Finding 5: 4 of the 5 best-selling "halal" products on Amazon used pork-pepsin rennet (when applicable)

In the whey protein category specifically, 4 of the 5 highest-ranked "halal" products in Amazon search results used industry-standard pork-pepsin rennet processing. Only one (a UK import) used certified microbial-enzyme rennet.

Finding 6: 22% of products had no manufacturer response to verification questions within 30 days

We emailed every manufacturer with a single question: "Can you specify the source of [ingredient] in this product?" 45 of 207 (22%) did not respond within 30 days. 38 more responded with non-answers (referring us to generic policy pages or marketing materials).

The economics behind these findings

Why is the halal supplement industry this opaque? The economics:

  • Halal certification costs $5K-15K/year per facility plus ongoing audits. For a brand selling $500K/year in halal products, this is significant overhead.
  • Porcine gelatin is 30-50% cheaper than halal bovine gelatin. Switching capsule material adds 10-15% to product cost.
  • Microbial-enzyme rennet whey is 20-30% more expensive than pork-pepsin whey. Halal whey isolate has a structural cost disadvantage.
  • Pectin-based gummies cost 2-3x more to manufacture than gelatin gummies. The texture is harder to perfect.

Most brands targeting the halal market do the math and decide that "halal-friendly" on the label is good enough — most consumers won't notice or ask.

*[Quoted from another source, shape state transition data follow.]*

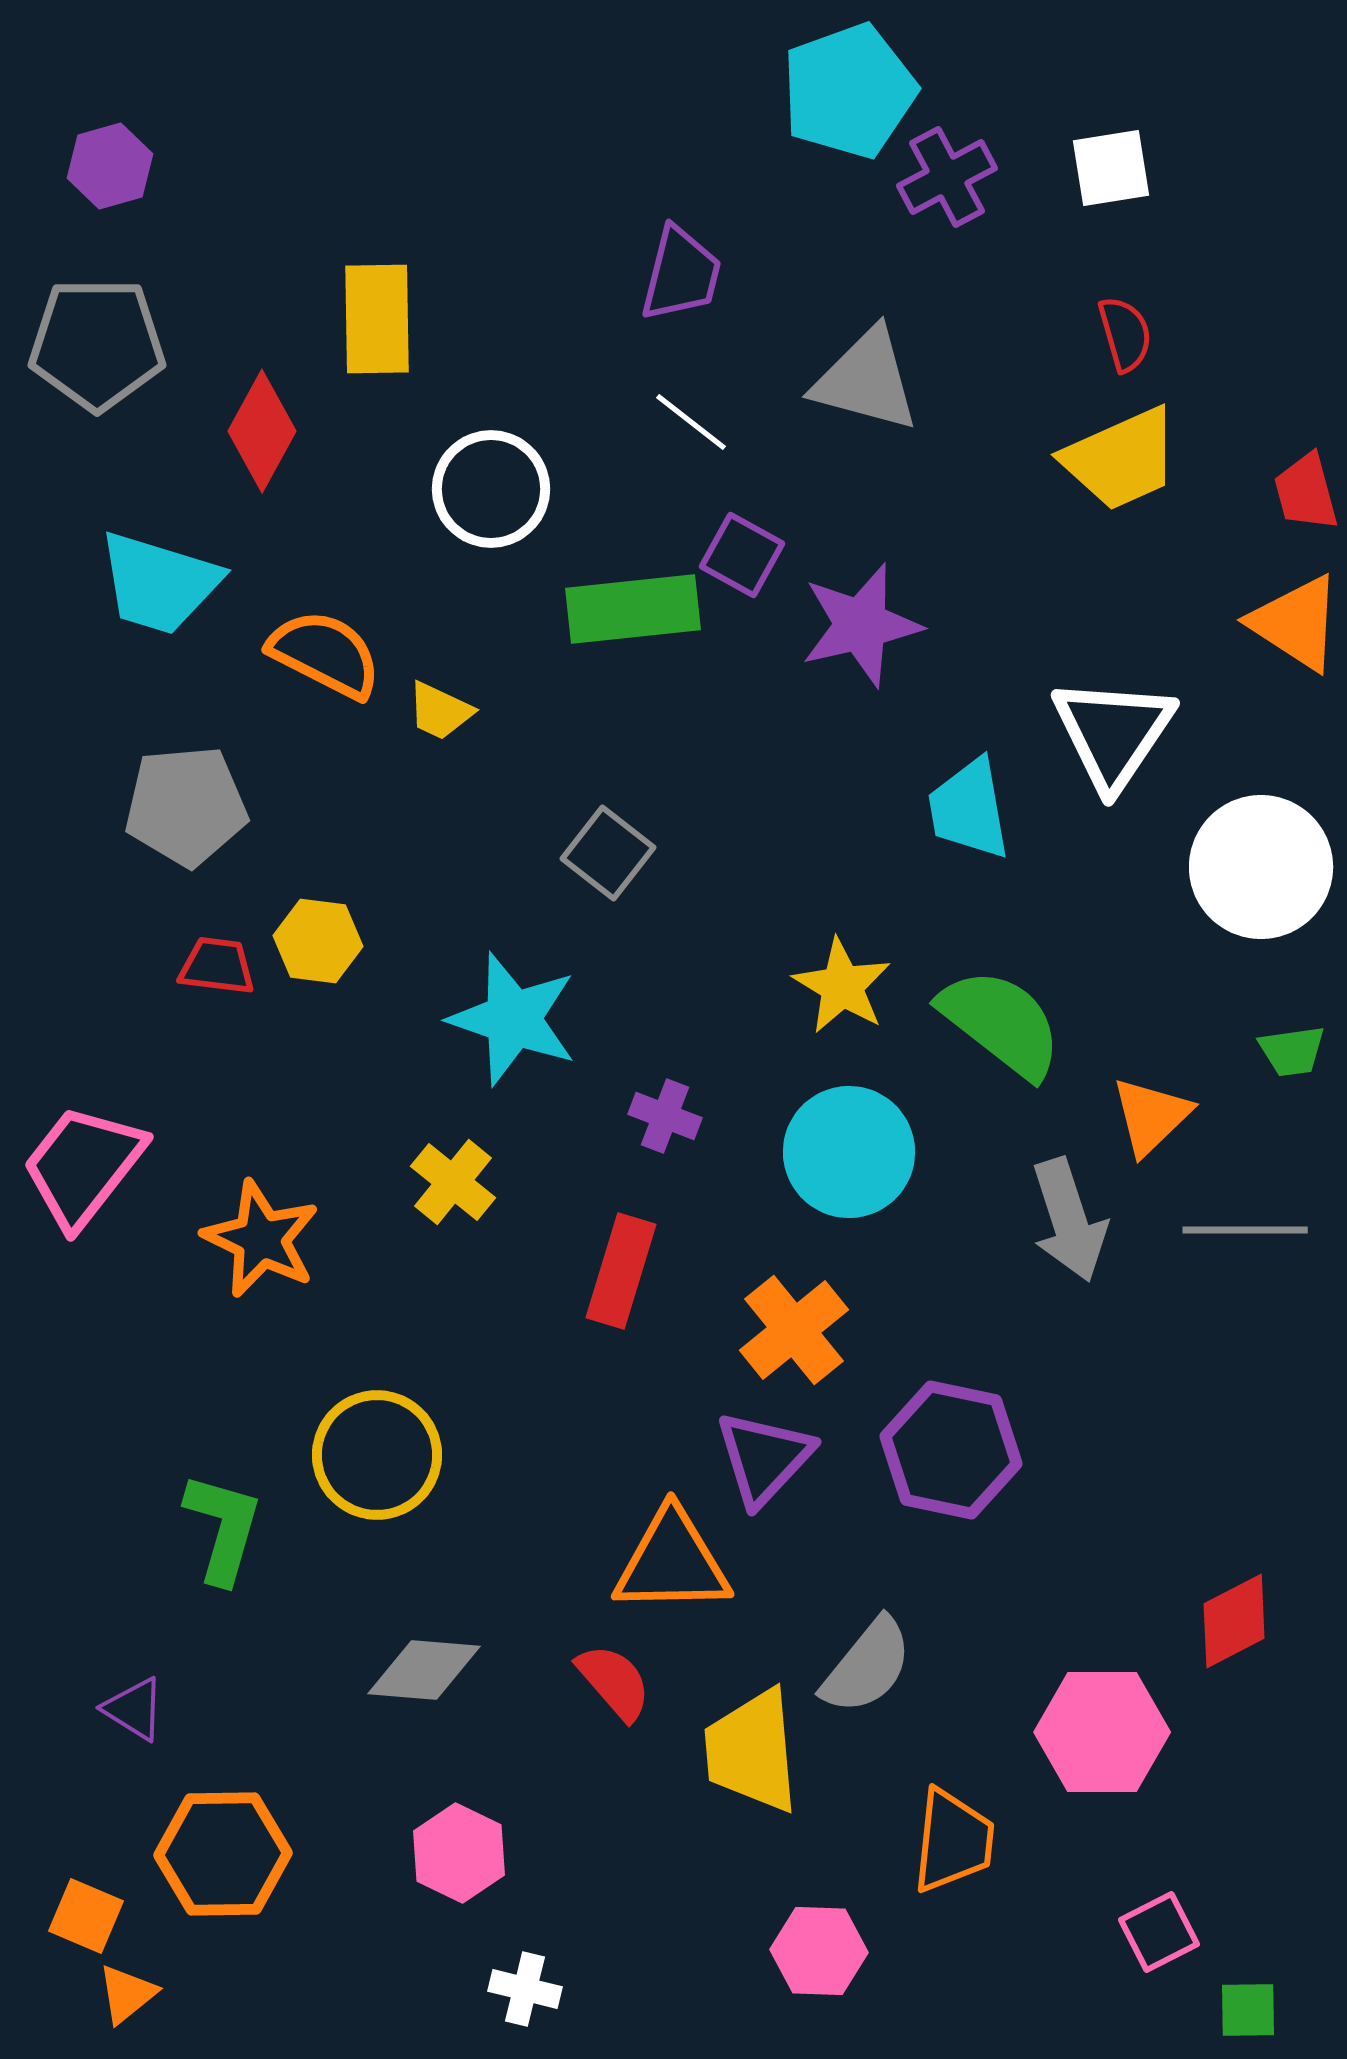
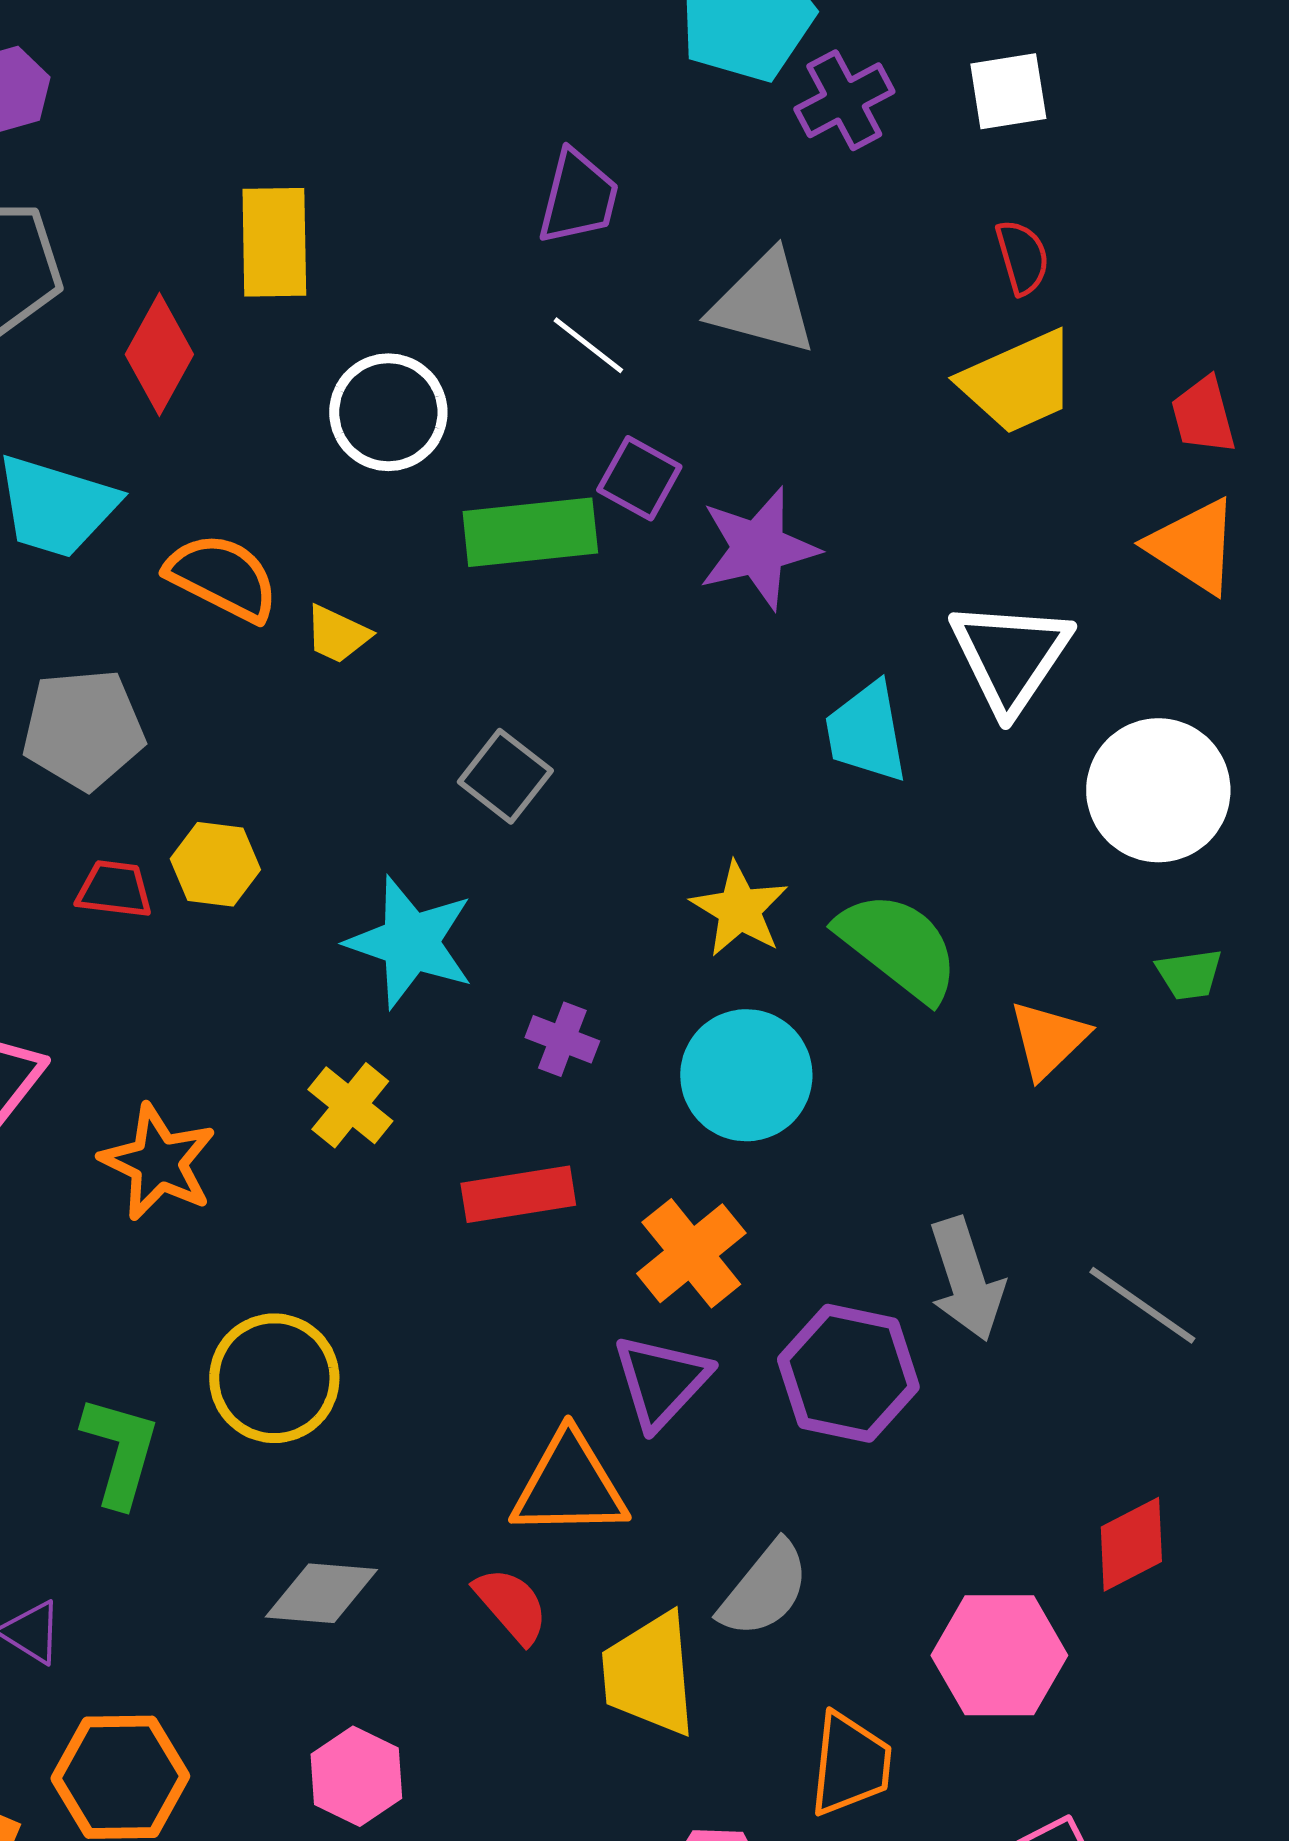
gray arrow: (1069, 1220) -> (966, 1279), moved
gray line: (1245, 1230) -> (1142, 1305), moved, turned 35
red rectangle: (621, 1271) -> (518, 1194), turned 64

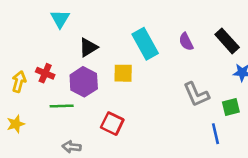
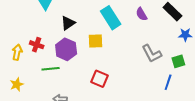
red square: (112, 124) -> (100, 79), moved
blue line: (215, 134) -> (168, 82), turned 35

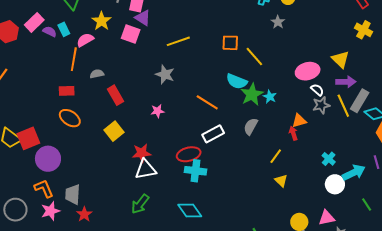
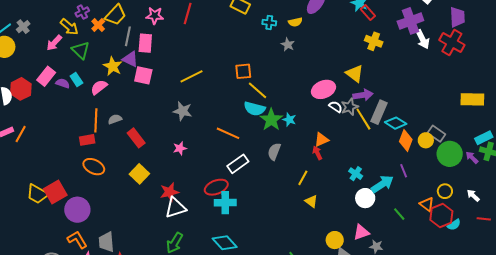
purple triangle: (143, 18) -> (130, 59), moved
yellow line: (254, 56) -> (257, 90), moved
orange line: (74, 59) -> (96, 120), moved
gray star: (321, 105) -> (350, 107), moved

What this means for Muslim consumers

Three practical takeaways:

  1. Always look for a named certifying body (IFANCA, ISA, JAKIM, HFA, AHF). If no body is named, the halal claim is unverified marketing.
  2. Check the capsule or gummy material explicitly. Look for "HPMC vegetable capsule," "pullulan capsule," or "pectin gummy" — not just "gelatin capsule" or unspecified "gummy."
  3. Email manufacturers with specific questions. Brands that have done the certification work respond quickly with documentation. Brands using "halal" as marketing copy will deflect or ignore.

What we built ZMZM around

Every learning from this audit shaped how we built ZMZM Labs:

  • IFANCA halal certification on every supplement, named on the product page
  • Zero porcine gelatin — HPMC capsules and pectin gummies across the entire catalog
  • L-cysteine never sourced from human hair or duck feathers
  • COAs published on our Lab Reports page per batch
  • Microbial-enzyme rennet whey only
  • Email response within one business day on any verification question

The state of the industry, mid-2026

The halal supplement category is growing rapidly — estimated $4.6B annually in the US alone. The transparency gap means most growth is captured by brands taking shortcuts.

This audit is our attempt to surface what's happening in the industry, not just because it's relevant to our brand, but because Muslim consumers deserve to know what they're buying.

Methodology notes

This audit was conducted by ZMZM Labs in late 2024 through 2025. We did not pay for any of the audited products beyond standard retail pricing. We did not have commercial relationships with the audited brands. Anonymized product-level data is available on request to journalists and researchers; email support@zmzmlabs.com.

Last updated May 2026.

This article presents original research findings. Statistical claims about specific products refer to a defined audit sample and may not generalize to the entire category. No statements have been evaluated by the FDA.